Based on a true story of a group of former strippers who conned men out of thousands of dollars, “Hustlers” is a film starring and made by women that explores a subject matter that typically exploits women. Writer/director Lorene Scafaria makes it clear we aren’t seeing things through a male gaze and showcases a diversity of woman, including the plus-size Lizzo and transgender Trace Lysette. Scafaria gets a career-best performance from Jennifer Lopez and equally strong work from Constance Wu.
This is the kind of movie that was Hollywood’s bread and butter in the 1980s through to the early 2000s: a smart, character-driven comedy. Sadly, this is now a film that gets lost in the mix. Emma Thompson stars as a cold, distant late night host out-of-touch with her writing staff and audience who hires a female writer (Mindy Kaling) to improve her image. Given the character dynamics, there have been comparisons to “The Devil Wears Prada,” but this is the better film thanks to a smart script from Kaling that side steps familiar cliches and addresses relevant issues sexism, racism and ageism in the workplace.
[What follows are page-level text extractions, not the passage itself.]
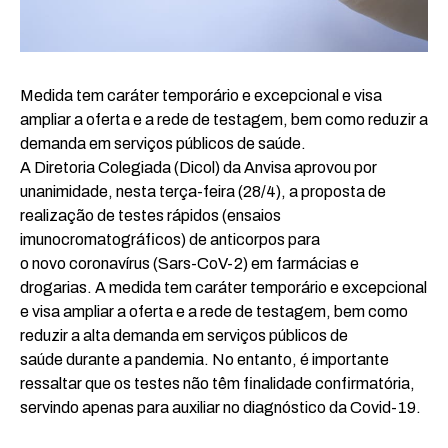
Medida tem caráter temporário e excepcional e visa
ampliar a oferta e a rede de testagem, bem como reduzir a
demanda em serviços públicos de saúde.
A Diretoria Colegiada (Dicol) da Anvisa aprovou por
unanimidade, nesta terça-feira (28/4), a proposta de
realização de testes rápidos (ensaios
imunocromatográficos) de anticorpos para
o novo coronavírus (Sars-CoV-2) em farmácias e
drogarias. A medida tem caráter temporário e excepcional
e visa ampliar a oferta e a rede de testagem, bem como
reduzir a alta demanda em serviços públicos de
saúde durante a pandemia. No entanto, é importante
ressaltar que os testes não têm finalidade confirmatória,
servindo apenas para auxiliar no diagnóstico da Covid-19.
This is a smart, funny romantic comedy combined with a political satire that is powered by the unlikely, but palpable chemistry between Charlize Theron as a female presidential candidate, and Seth Rogen as her speech writer. In many ways, “Long Shot” is a gender-reversed version of “Pretty Woman.” The difference is that Rogen’s rough-around-the-edges character doesn’t have to go through a Pygmalion-like transformation. Significantly, the film doesn’t try to change Theron’s Type-A personality either. It is refreshing to see a relationship in a romantic comedy based on mutual respect and admiration.
Writer/director Noah Baumbach’s exploration of divorce is an honest look at a relationship in turmoil featuring truthful writing that is matched by equally genuine performances from Adam Driver and Scarlett Johannson. Johannson has a several-minutes long one-take monologue that is a stunner. “Marriage Story” is also an actors’ showcase for the supporting cast, including Laura Dern, Alan Alda and Ray Liotta as a trio of very different lawyers. “Marriage Story” doesn’t have a traditionally happy ending, but comes to a place of understanding, which is something we could use more of in the world.
This South Korean film from writer/director Bong Joon Ho is part social satire and part low-key thriller. The son of a poor, unmotivated family gets the chance to work for an uppercrust family. Seeing an opportunity, he slowly manipulates his new employers into hiring his entire family. We are aligned with characters who in another film would’ve likely been seen as villains, but, as the film progresses, we begin to understand them more and grow resentful of the wealthy family. What starts as a black comedy becomes a nuanced character study.